Marsella, 2013. (Foto: Isaías Fanlo.)
A mí la Provenza me acaba llevando siempre a Marsella. La electricidad de su caótica capital siempre me ha atraído. Desde que a los 10 años empecé a leer sobre un equipo de fútbol que se llamaba Olympique de Marsella, que tenía jugadores como Jean-Pierre Papin, Enzo Francescoli o George Waddle. Y que vestía como el Lleida pero con los colores invertidos. Marsella era como si en Barcelona nunca hubieran sucedido unas olimpiadas y como si estuviera situada en la costa de Argelia. Dura, inclemente, blanca y viril. Y con el mistral dando latigazos 100 días al año. Prácticamente sin turismo, con una cultura popular efervescente. Le vieux-port, Notre Dame de La Garde, Le Panier, el Velodrome, Jean-Claude Izzo, el pastis en el Cafè de la Marine...

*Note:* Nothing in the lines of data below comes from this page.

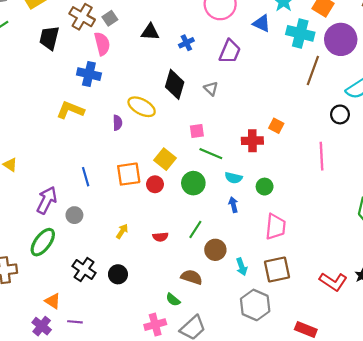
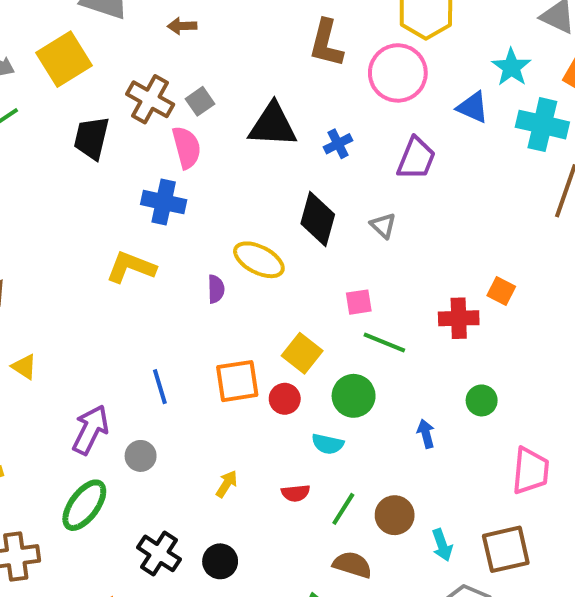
black triangle: (150, 32) -> (273, 125), size x1.5
cyan semicircle: (234, 178) -> (328, 444), moved
pink trapezoid: (276, 227) -> (531, 471), moved
green line: (195, 229) -> (343, 509), moved

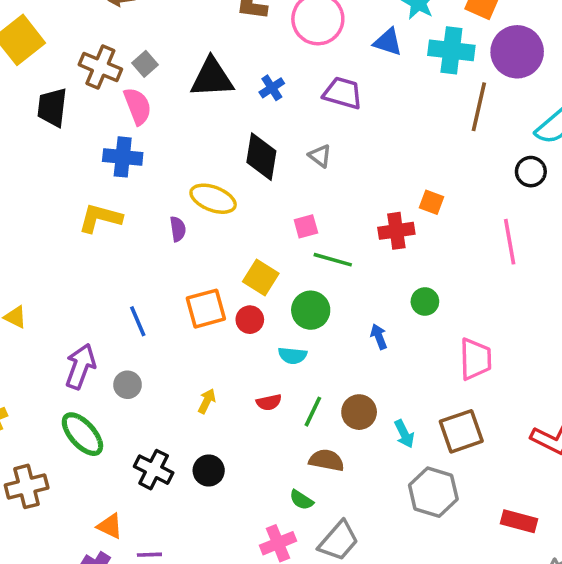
purple trapezoid: (416, 158) -> (343, 93), turned -90
green ellipse: (84, 505) -> (82, 434), turned -72

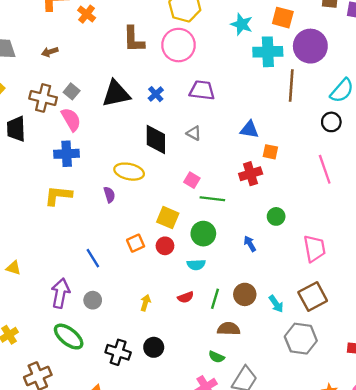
blue triangle: (388, 42) -> (249, 130), moved
pink square: (306, 226) -> (192, 180), turned -35
orange square: (206, 309) -> (136, 243), size x0.7

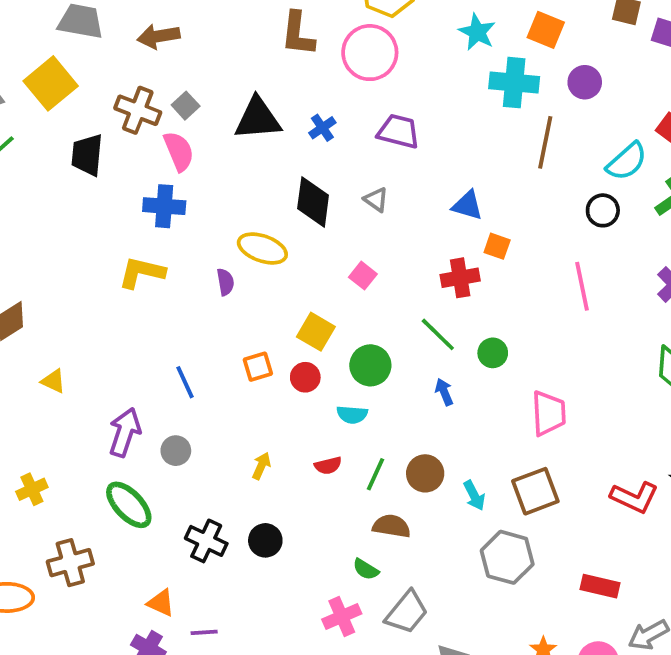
purple circle: (310, 46) -> (585, 82), size x0.6
brown arrow: (50, 52) -> (159, 36), size x1.5
green line: (212, 199) -> (438, 334), moved, turned 30

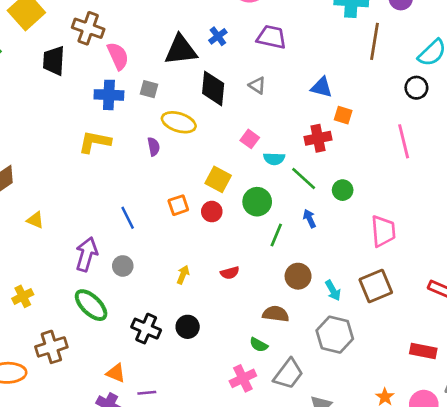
gray square: (186, 106) -> (149, 89), moved, turned -30
black triangle: (258, 119) -> (181, 50), moved
cyan semicircle: (352, 415) -> (274, 159), moved
green line: (376, 474) -> (276, 235), moved
gray hexagon: (507, 557) -> (335, 335), moved

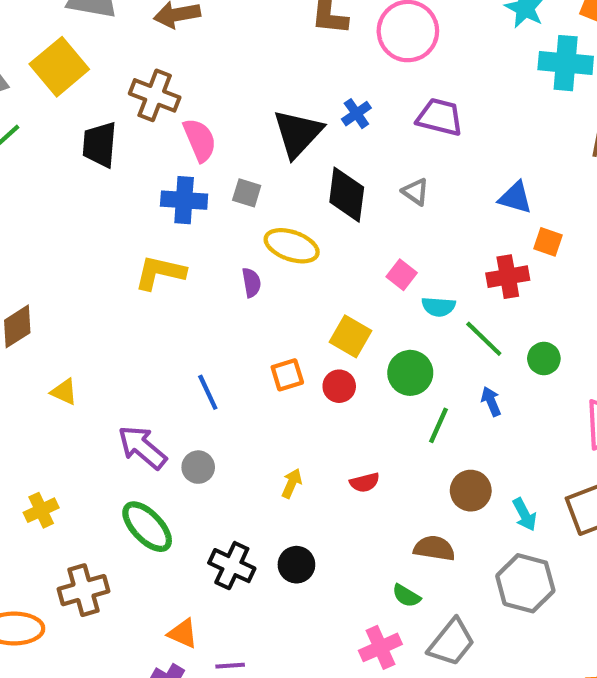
black triangle: (181, 50) -> (298, 133), turned -42
purple arrow: (87, 254) -> (142, 447), turned -68

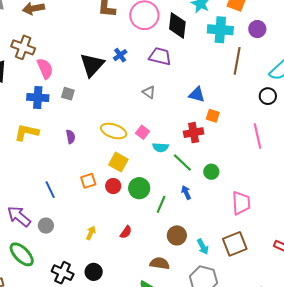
black diamond: (347, 195) -> (177, 25), moved
yellow ellipse: (292, 246) -> (114, 131), moved
green circle: (410, 373) -> (139, 188), moved
red semicircle: (365, 482) -> (126, 232), turned -40

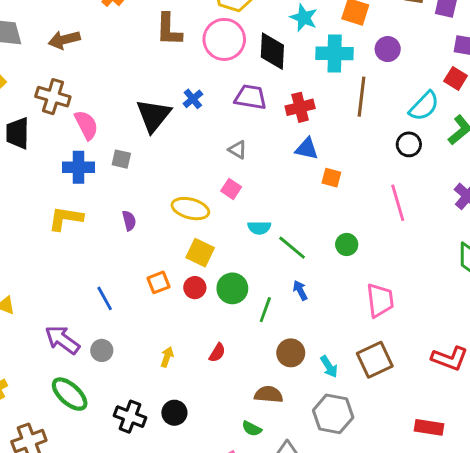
pink square: (143, 132) -> (231, 189), moved
red cross: (194, 133) -> (300, 107), moved
green circle: (211, 172) -> (347, 245), moved

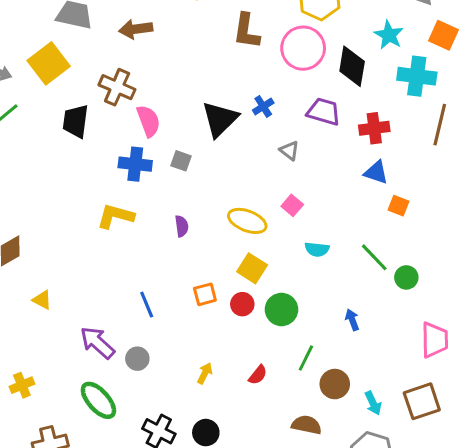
gray triangle: (238, 150) -> (289, 151), moved
green line: (292, 248) -> (374, 257), moved
green line: (265, 310) -> (306, 358), moved

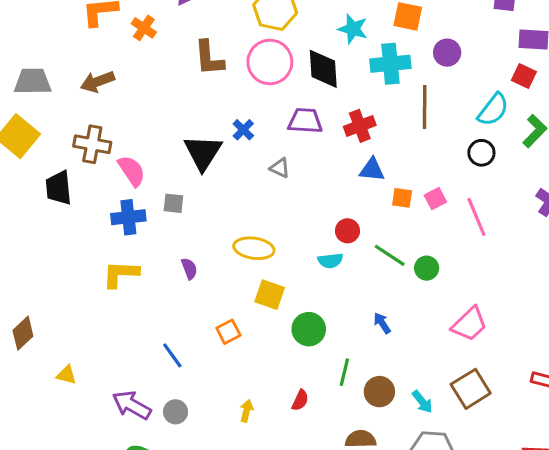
pink square: (292, 205) -> (435, 199), moved, turned 35
red circle: (242, 304) -> (347, 231), moved
pink trapezoid: (435, 340) -> (469, 324), turned 60

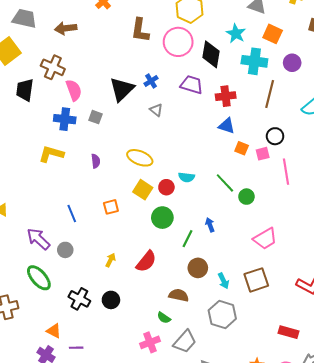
black circle: (481, 153) -> (275, 136), moved
gray triangle: (280, 168) -> (156, 110), moved
red circle: (347, 231) -> (166, 187), moved
green line: (344, 372) -> (188, 239), moved
red semicircle: (300, 400) -> (146, 261), size x1.6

Es por eso que siempre, en algún momento de los viajes, acabo cambiando los campos de vid y de lavanda, los bosques, los pueblecitos de piedra escarpados en alguna colina, por el urbanismo inclemente de Marsella. Imposible no caer en la tentación de sentir la furia de esa ciudad eléctrica. Y cuando andas por marsella, tiene que sonar la música raï, el rap, el hip-hop. África-Francia. El Mediterráneo canalla. En algún momento del viaje tienen que sonar MC Solaar o Khaled. Esta canción, 'Oran Marseille', evidentemente, nunca falla.